The U.S. Department of Transportation (DOT) has awarded more than $42.5 million to community and regional airports in Arkansas to fund upgrades to taxiways, terminals and other airfield infrastructure improvements across the state, many of which are already underway.
On Monday (Sept. 30), DOT Secretary Elaine Chao announced that the department’s Federal Aviation Administration (FAA) will award $986 million in airport infrastructure grants to 354 airports in 44 states and Puerto Rico and Micronesia.
This is the fifth and final allotment of the total $3.18 billion in the FAA’s Administration (FAA) Airport Improvement Program (AIP) funding for airports for fiscal year 2019, which ended on Sept. 30 for DOT and all federal government agencies.
“Infrastructure projects funded by these grants will advance safety, improve travel, generate jobs and provide other economic benefits for local communities,” Chao said of the federal program that is administered through the state Department of Aeronautics (ADA)’s Airport Aid program.
In Arkansas, 52 grants were awarded rural and community airports in every region of the state. The largest amount $6,854,319 was handed out to the Texarkana Regional Airport to construct a new taxiway. That regional airport, known locally as Webb Field, provides commercial jet service to and from the Dallas/Ft. Worth International airport through America Eagle commuter service.
In 2017, the FAA awarded the Miller County airport nearly $1 million to begin design work on the facility’s longest taxiway, which measures about 6,600 feet. Shannon Elliott, finance manager for the airport, said officials there are expected to hold a pre-engineering meeting concerning construction on the new taxiway next week.
“There will be a ground-breaking sometime after that meeting,” said Elliott, offering no further details.
According to local media reports, the Southwest Arkansas regional airport that provides commuter service to residents of Arkansas, Texas, Louisiana and Oklahoma is also planning construction of a new $10 million terminal that is expected to begin construction in 2021. Mark Mellinger, the airport’s regional director, was out of town and not available for comment.

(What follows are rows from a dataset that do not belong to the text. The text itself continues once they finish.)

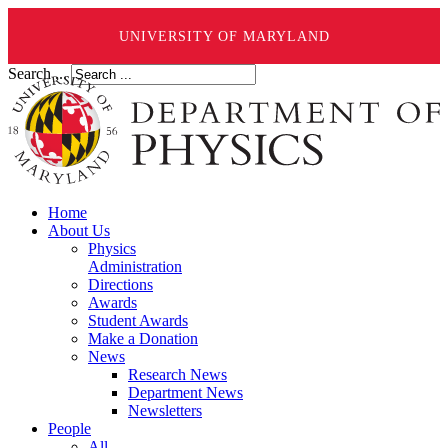
UNIVERSITY OF MARYLAND
Search ...
Home
About Us
Physics
Administration
Directions
Awards
Student Awards
Make a Donation
News
Research News
Department News
Newsletters
People
All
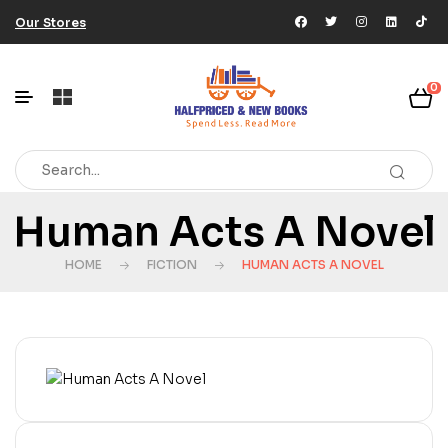
Our Stores
0
Human Acts A Novel
HOME
FICTION
HUMAN ACTS A NOVEL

Besides upgrades at the Texarkana airport, the Bill and Hillary Clinton Airport in Little Rock and City of Helena-West Helena receive the next largest FAA awards of $6,369,278 and $4,480,376, respectively.
The federal funds for the state’s largest airport in Little Rock will go toward upgrading the Adam Field’s runway and taxiway lighting. A year ago, Little Rock National Airport officials first announced a major $450 million capital improvement program over the next 20 years centered around a new state-of-the-art terminal complex.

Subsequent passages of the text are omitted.